Section 5. Miscellaneous. This Amendment is a Loan Document. This Amendment shall be governed by, and construed in accordance with, the laws of the State of Colorado (other than its conflicts of laws rules). This Amendment, together with the Pledge Agreement amended hereby and the other Loan Documents, comprise the final and complete integration of all prior expressions by the parties hereto with respect to the subject matter hereof and shall constitute the entire agreement among the parties hereto with respect to such subject matter, superseding all prior oral or written understandings. In the event of any conflict between this Amendment and Amendment No. 7 to the PEP Credit Agreement, such Amendment No. 7 shall control. This Amendment is subject to the provisions of the PEP Credit Agreement relating to submission to jurisdiction, venue, service of process and waiver of right to trial by jury, the provisions which are by this reference incorporated herein in full.

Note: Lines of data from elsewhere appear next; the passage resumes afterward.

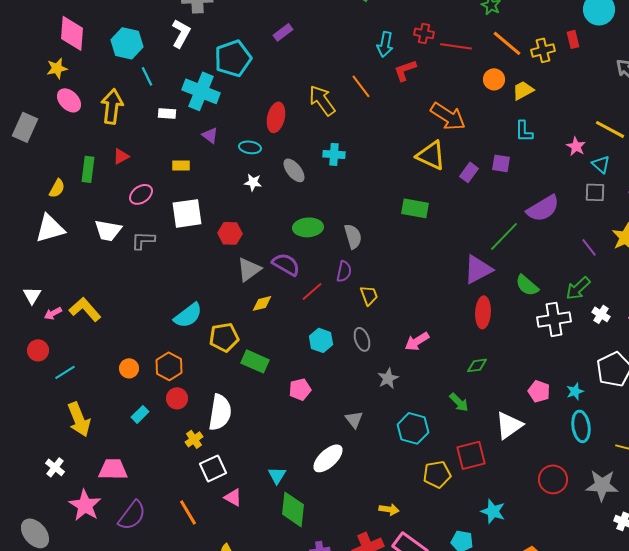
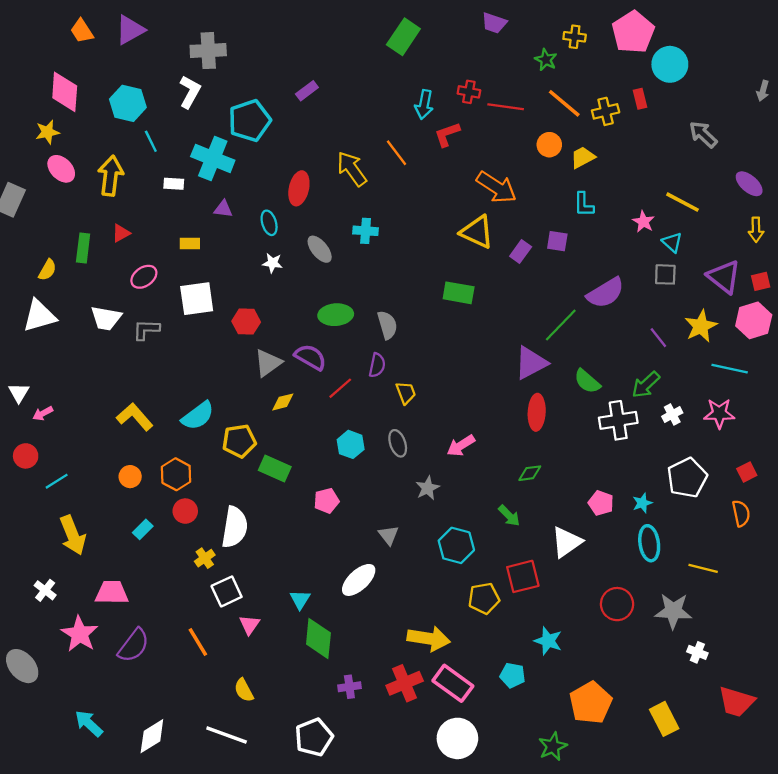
purple triangle: (210, 135) -> (223, 209), turned -30
cyan ellipse: (250, 147) -> (269, 223), turned 65
yellow L-shape: (85, 309) -> (135, 417), moved
white cross: (601, 314) -> (672, 415), turned 30
pink triangle: (233, 497) -> (250, 625), turned 36
yellow arrow: (389, 509) -> (429, 639), size x1.8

Any provision of this Amendment which is prohibited or unenforceable shall be ineffective to the extent of such prohibition or unenforceability without invalidating the remaining provisions hereof. Section headings in this Amendment are included herein for convenience of reference only and shall not constitute a part of this Amendment for any other purpose. This Amendment may be executed in any number of counterparts, each of which when so executed and delivered shall be deemed to be an original and all of which counterparts, taken together, shall constitute but one and the same instrument. Delivery of an executed counterpart of a signature page to this Amendment by facsimile or by e-mail transmission of a PDF or similar copy shall be equally as effective as delivery of an original executed counterpart of this Amendment. Any party delivering an executed counterpart signature page by facsimile or by e-mail transmission shall also deliver an original executed counterpart, but the failure to deliver an original executed counterpart shall not affect the validity, enforceability or binding effect of this Amendment. The Pledgor hereby authorizes the Agent to amend any previously filed UCC-1 financing statements to reflect the changes to the grant of security interest made effective by this Amendment.
[Signature pages follow]
IN WITNESS WHEREOF, the parties hereto have caused this Amendment to be executed as of the date first above written.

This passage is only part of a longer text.